- About this task: From the first line to the last, retype the records exactly without their images.

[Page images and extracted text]
· · ·

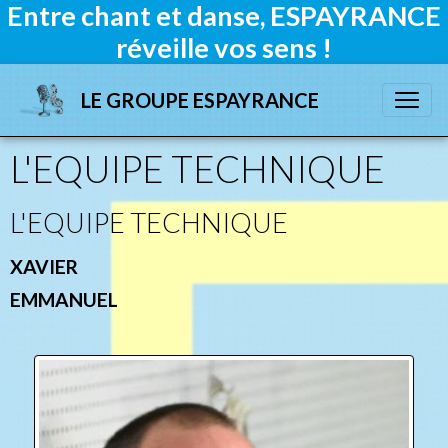
Entre chant et danse, ESPAYRANCE
réveille vos sens !
LE GROUPE ESPAYRANCE
L'EQUIPE TECHNIQUE
L'EQUIPE TECHNIQUE
XAVIER
EMMANUEL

· · ·

- Answer to this task:
Entre chant et danse, ESPAYRANCE
réveille vos sens !
LE GROUPE ESPAYRANCE
L'EQUIPE TECHNIQUE
L'EQUIPE TECHNIQUE
XAVIER
EMMANUEL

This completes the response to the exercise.